| Work request |
Gather every line from the entries below that includes "menit".

(Listed entries begins)

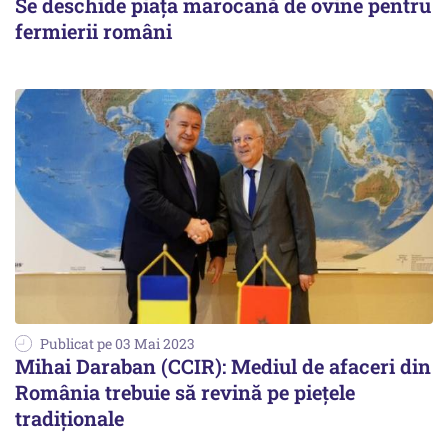
Se deschide piața marocană de ovine pentru
fermierii români
Publicat pe 03 Mai 2023
Mihai Daraban (CCIR): Mediul de afaceri din
România trebuie să revină pe piețele
tradiționale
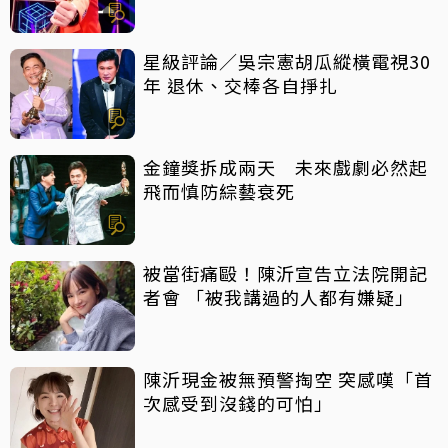
星級評論／吳宗憲胡瓜縱橫電視30
年 退休、交棒各自掙扎
金鐘獎拆成兩天 未來戲劇必然起
飛而慎防綜藝衰死
被當街痛毆！陳沂宣告立法院開記
者會 「被我講過的人都有嫌疑」
陳沂現金被無預警掏空 突感嘆「首
次感受到沒錢的可怕」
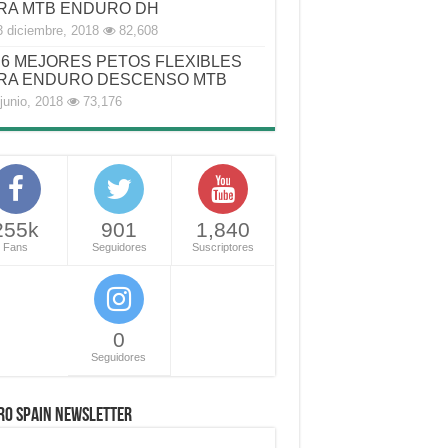
RA MTB ENDURO DH
3 diciembre, 2018
82,608
6 MEJORES PETOS FLEXIBLES
RA ENDURO DESCENSO MTB
junio, 2018
73,176
255k
901
1,840
Fans
Seguidores
Suscriptores
0
Seguidores
RO SPAIN NEWSLETTER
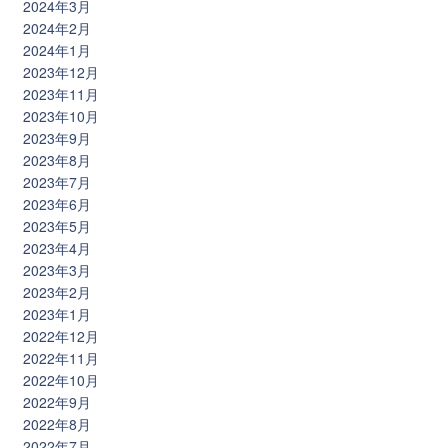
2024年3月
2024年2月
2024年1月
2023年12月
2023年11月
2023年10月
2023年9月
2023年8月
2023年7月
2023年6月
2023年5月
2023年4月
2023年3月
2023年2月
2023年1月
2022年12月
2022年11月
2022年10月
2022年9月
2022年8月
2022年7月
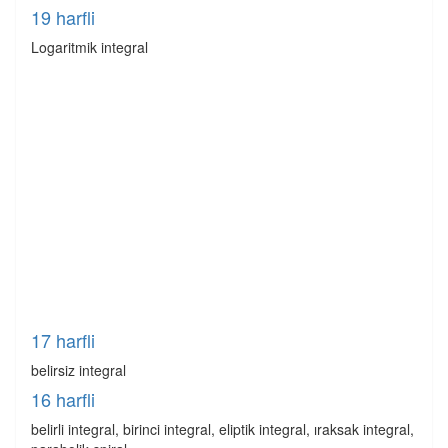
19 harfli
Logaritmik integral
17 harfli
belirsiz integral
16 harfli
belirli integral, birinci integral, eliptik integral, ıraksak integral,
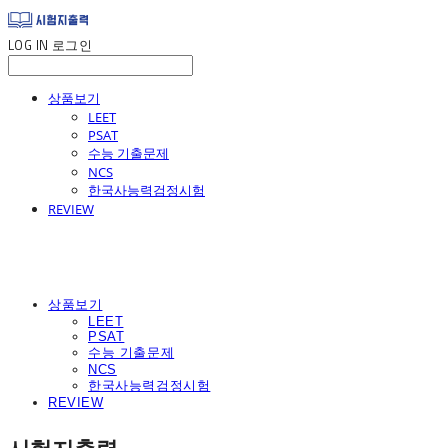
LOG IN
로그인
상품보기
LEET
PSAT
수능 기출문제
NCS
한국사능력검정시험
REVIEW
상품보기
LEET
PSAT
수능 기출문제
NCS
한국사능력검정시험
REVIEW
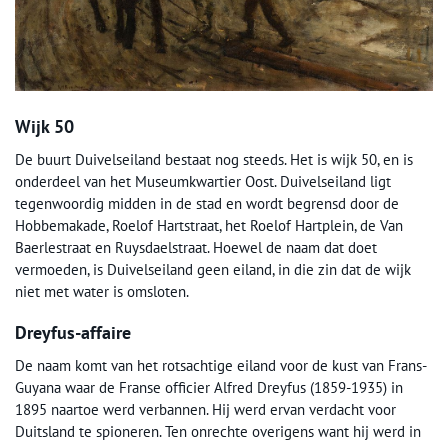
Wijk 50
De buurt Duivelseiland bestaat nog steeds. Het is wijk 50, en is
onderdeel van het Museumkwartier Oost. Duivelseiland ligt
tegenwoordig midden in de stad en wordt begrensd door de
Hobbemakade, Roelof Hartstraat, het Roelof Hartplein, de Van
Baerlestraat en Ruysdaelstraat. Hoewel de naam dat doet
vermoeden, is Duivelseiland geen eiland, in die zin dat de wijk
niet met water is omsloten.
Dreyfus-affaire
De naam komt van het rotsachtige eiland voor de kust van Frans-
Guyana waar de Franse officier Alfred Dreyfus (1859-1935) in
1895 naartoe werd verbannen. Hij werd ervan verdacht voor
Duitsland te spioneren. Ten onrechte overigens want hij werd in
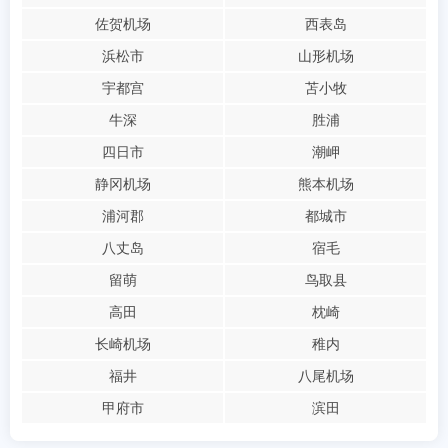
佐贺机场
西表岛
浜松市
山形机场
宇都宫
苫小牧
牛深
胜浦
四日市
潮岬
静冈机场
熊本机场
浦河郡
都城市
八丈岛
宿毛
留萌
鸟取县
高田
枕崎
长崎机场
稚内
福井
八尾机场
甲府市
滨田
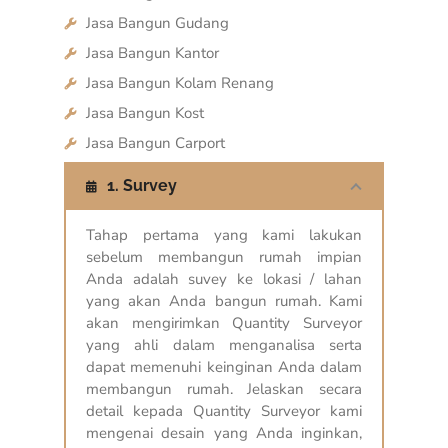
Jasa Bangun Gudang
Jasa Bangun Kantor
Jasa Bangun Kolam Renang
Jasa Bangun Kost
Jasa Bangun Carport
1. Survey
Tahap pertama yang kami lakukan
sebelum membangun rumah impian
Anda adalah suvey ke lokasi / lahan
yang akan Anda bangun rumah. Kami
akan mengirimkan Quantity Surveyor
yang ahli dalam menganalisa serta
dapat memenuhi keinginan Anda dalam
membangun rumah. Jelaskan secara
detail kepada Quantity Surveyor kami
mengenai desain yang Anda inginkan,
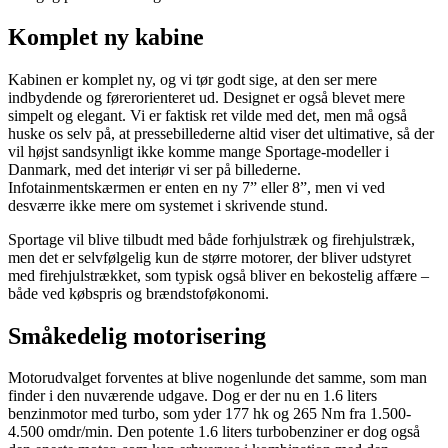
Komplet ny kabine
Kabinen er komplet ny, og vi tør godt sige, at den ser mere
indbydende og førerorienteret ud. Designet er også blevet mere
simpelt og elegant. Vi er faktisk ret vilde med det, men må også
huske os selv på, at pressebillederne altid viser det ultimative, så der
vil højst sandsynligt ikke komme mange Sportage-modeller i
Danmark, med det interiør vi ser på billederne.
Infotainmentskærmen er enten en ny 7” eller 8”, men vi ved
desværre ikke mere om systemet i skrivende stund.
Sportage vil blive tilbudt med både forhjulstræk og firehjulstræk,
men det er selvfølgelig kun de større motorer, der bliver udstyret
med firehjulstrækket, som typisk også bliver en bekostelig affære –
både ved købspris og brændstoføkonomi.
Småkedelig motorisering
Motorudvalget forventes at blive nogenlunde det samme, som man
finder i den nuværende udgave. Dog er der nu en 1.6 liters
benzinmotor med turbo, som yder 177 hk og 265 Nm fra 1.500-
4.500 omdr/min. Den potente 1.6 liters turbobenziner er dog også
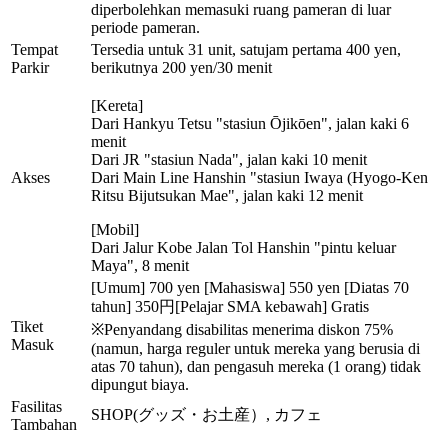
diperbolehkan memasuki ruang pameran di luar
periode pameran.
Tempat
Tersedia untuk 31 unit, satujam pertama 400 yen,
Parkir
berikutnya 200 yen/30 menit
[Kereta]
Dari Hankyu Tetsu "stasiun Ōjikōen", jalan kaki 6
menit
Dari JR "stasiun Nada", jalan kaki 10 menit
Akses
Dari Main Line Hanshin "stasiun Iwaya (Hyogo-Ken
Ritsu Bijutsukan Mae", jalan kaki 12 menit
[Mobil]
Dari Jalur Kobe Jalan Tol Hanshin "pintu keluar
Maya", 8 menit
[Umum] 700 yen [Mahasiswa] 550 yen [Diatas 70
tahun] 350円[Pelajar SMA kebawah] Gratis
Tiket
※Penyandang disabilitas menerima diskon 75%
Masuk
(namun, harga reguler untuk mereka yang berusia di
atas 70 tahun), dan pengasuh mereka (1 orang) tidak
dipungut biaya.
Fasilitas
SHOP(グッズ・お土産）, カフェ
Tambahan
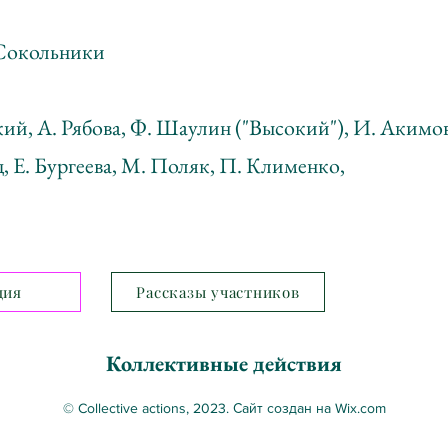
 Сокольники
ий, А. Рябова, Ф. Шаулин ("Высокий"), И. Акимо
, Е. Бургеева, М. Поляк, П. Клименко,
ция
Рассказы участников
Коллективные действия
© Collective actions, 2023. Сайт создан на Wix.com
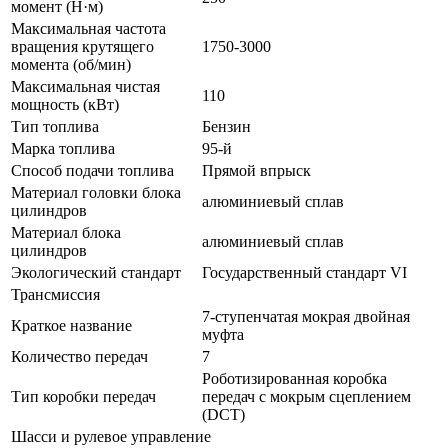
момент (Н·м)
Максимальная частота
вращения крутящего
1750-3000
момента (об/мин)
Максимальная чистая
110
мощность (кВт)
Тип топлива
Бензин
Марка топлива
95-й
Способ подачи топлива
Прямой впрыск
Материал головки блока
алюминиевый сплав
цилиндров
Материал блока
алюминиевый сплав
цилиндров
Экологический стандарт
Государственный стандарт VI
Трансмиссия
7-ступенчатая мокрая двойная
Краткое название
муфта
Количество передач
7
Роботизированная коробка
Тип коробки передач
передач с мокрым сцеплением
(DCT)
Шасси и рулевое управление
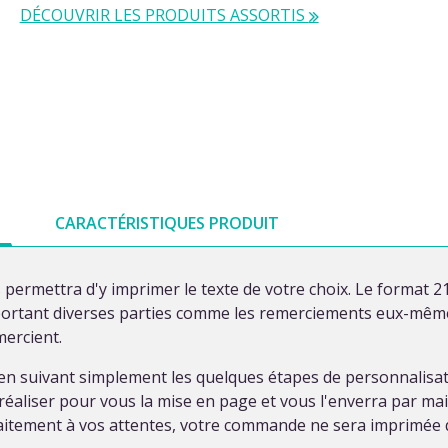
DÉCOUVRIR LES PRODUITS ASSORTIS
CARACTÉRISTIQUES PRODUIT
permettra d'y imprimer le texte de votre choix. Le format 21
ortant diverses parties comme les remerciements eux-mêmes,
ercient.
 en suivant simplement les quelques étapes de personnalis
éaliser pour vous la mise en page et vous l'enverra par mail 
aitement à vos attentes, votre commande ne sera imprimée q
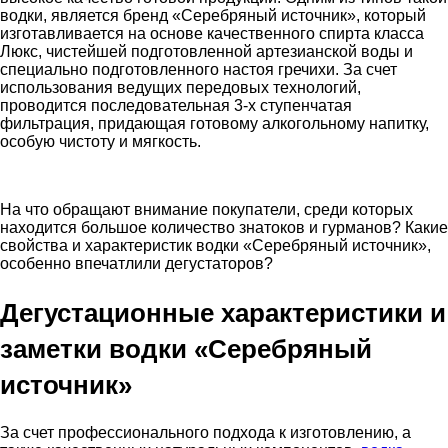
водки, является бренд «Серебряный источник», который
изготавливается на основе качественного спирта класса
Люкс, чистейшей подготовленной артезианской воды и
специально подготовленного настоя гречихи. За счет
использования ведущих передовых технологий,
проводится последовательная 3-х ступенчатая
фильтрация, придающая готовому алкогольному напитку,
особую чистоту и мягкость.
На что обращают внимание покупатели, среди которых
находится большое количество знатоков и гурманов? Какие
свойства и характеристик водки «Серебряный источник»,
особенно впечатлили дегустаторов?
Дегустационные характеристики и
заметки водки «Серебряный
источник»
За счет профессионального подхода к изготовлению, а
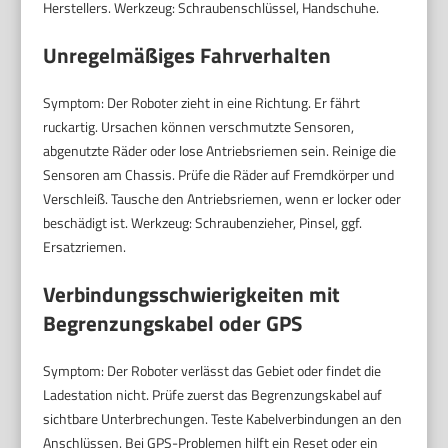
Herstellers. Werkzeug: Schraubenschlüssel, Handschuhe.
Unregelmäßiges Fahrverhalten
Symptom: Der Roboter zieht in eine Richtung. Er fährt
ruckartig. Ursachen können verschmutzte Sensoren,
abgenutzte Räder oder lose Antriebsriemen sein. Reinige die
Sensoren am Chassis. Prüfe die Räder auf Fremdkörper und
Verschleiß. Tausche den Antriebsriemen, wenn er locker oder
beschädigt ist. Werkzeug: Schraubenzieher, Pinsel, ggf.
Ersatzriemen.
Verbindungsschwierigkeiten mit
Begrenzungskabel oder GPS
Symptom: Der Roboter verlässt das Gebiet oder findet die
Ladestation nicht. Prüfe zuerst das Begrenzungskabel auf
sichtbare Unterbrechungen. Teste Kabelverbindungen an den
Anschlüssen. Bei GPS-Problemen hilft ein Reset oder ein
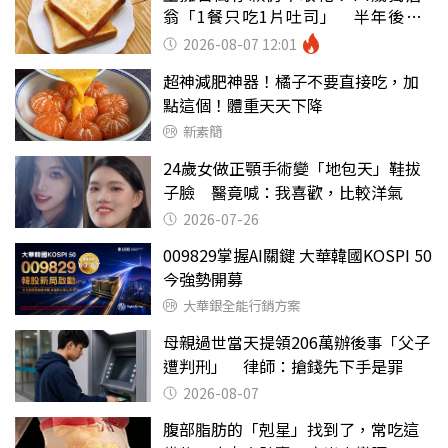
翁「1餐只吃1片吐司」 半年後暴
瘦嚇壞女兒
2026-08-07 12:01
超神減肥神器！橘子不要直接吃，加
點這個！體重天天下降
新素簡
24歲女做正顎手術變「地包天」鞋拔
子臉 醫竟喊：我喜歡，比較洋氣
2026-07-26
009829掌握AI關鍵 大華韓國KOSPI 50
今強勢開募
大華銀全能行銷方案
母親過世當天提領206萬辦後事「父子
遭判刑」 律師：搶錢先下手是罪
2026-08-07
腹部脂肪的「剋星」找到了，常吃這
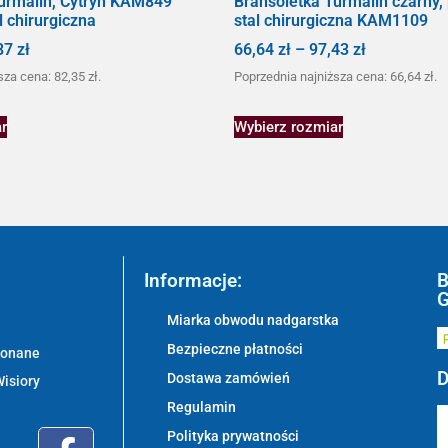
urmalin, Cytryn KAM849
Bransoletka Turmalin czarny,
l chirurgiczna
stal chirurgiczna KAM1109
87
zł
66,64
zł
–
97,43
zł
sza cena:
82,35
zł
.
Poprzednia najniższa cena:
66,64
zł
.
r
Wybierz rozmiar
Informacje:
B
G
Miarka obwodu nadgarstka
Bezpieczne płatności
ykonane
D
Dostawa zamówień
Wisiory
Regulamin
Polityka prywatności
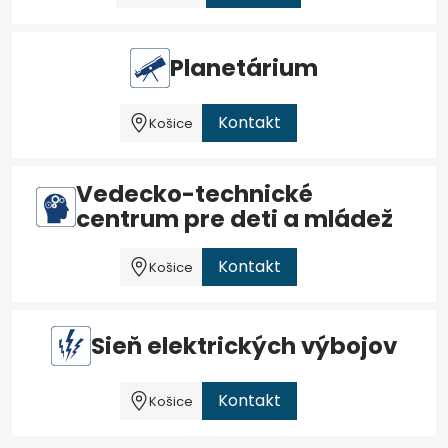
Planetárium
Kontakt
Košice
Vedecko-technické
centrum pre deti a mládež
Kontakt
Košice
Sieň elektrických výbojov
Kontakt
Košice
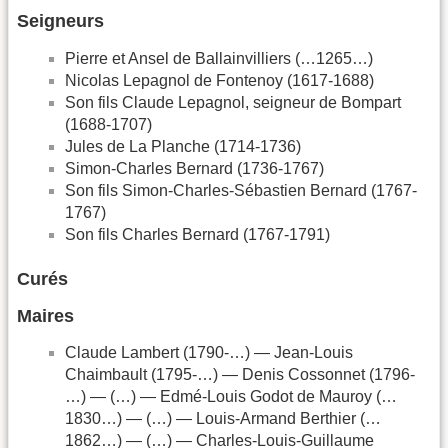
Seigneurs
Pierre et Ansel de Ballainvilliers (…1265…)
Nicolas Lepagnol de Fontenoy (1617-1688)
Son fils Claude Lepagnol, seigneur de Bompart
(1688-1707)
Jules de La Planche (1714-1736)
Simon-Charles Bernard (1736-1767)
Son fils Simon-Charles-Sébastien Bernard (1767-
1767)
Son fils Charles Bernard (1767-1791)
Curés
Maires
Claude Lambert (1790-…) — Jean-Louis
Chaimbault (1795-…) — Denis Cossonnet (1796-
…) — (…) — Edmé-Louis Godot de Mauroy (…
1830…) — (…) — Louis-Armand Berthier (…
1862…) — (…) — Charles-Louis-Guillaume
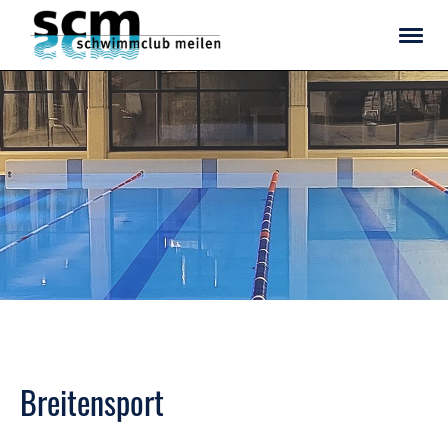
Breitensport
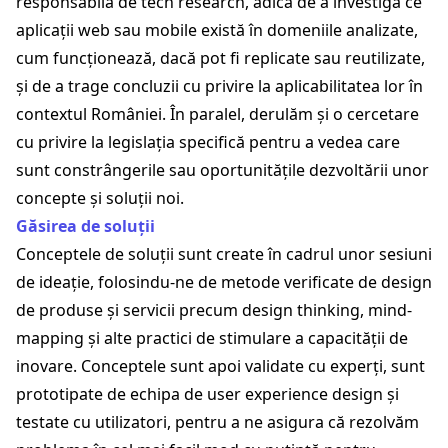
responsabilă de tech research, adică de a investiga ce
aplicații web sau mobile există în domeniile analizate,
cum funcționează, dacă pot fi replicate sau reutilizate,
și de a trage concluzii cu privire la aplicabilitatea lor în
contextul României. În paralel, derulăm și o cercetare
cu privire la legislația specifică pentru a vedea care
sunt constrângerile sau oportunitățile dezvoltării unor
concepte și soluții noi.
Găsirea de soluții
Conceptele de soluții sunt create în cadrul unor sesiuni
de ideație, folosindu-ne de metode verificate de design
de produse și servicii precum design thinking, mind-
mapping și alte practici de stimulare a capacității de
inovare. Conceptele sunt apoi validate cu experți, sunt
prototipate de echipa de user experience design și
testate cu utilizatori, pentru a ne asigura că rezolvăm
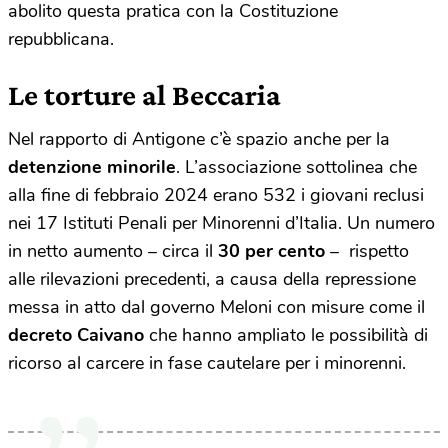
abolito questa pratica con la Costituzione
repubblicana.
Le torture al Beccaria
Nel rapporto di Antigone c’è spazio anche per la
detenzione minorile
. L’associazione sottolinea che
alla fine di febbraio 2024 erano 532 i giovani reclusi
nei 17 Istituti Penali per Minorenni d’Italia. Un numero
in netto aumento – circa il
30 per cento
– rispetto
alle rilevazioni precedenti, a causa della repressione
messa in atto dal governo Meloni con misure come il
decreto Caivano
che hanno ampliato le possibilità di
ricorso al carcere in fase cautelare per i minorenni.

(Listed entries ends)

| Response box |
berikutnya 200 yen/30 menit
menit
Dari JR "stasiun Nada", jalan kaki 10 menit
Ritsu Bijutsukan Mae", jalan kaki 12 menit
Maya", 8 menit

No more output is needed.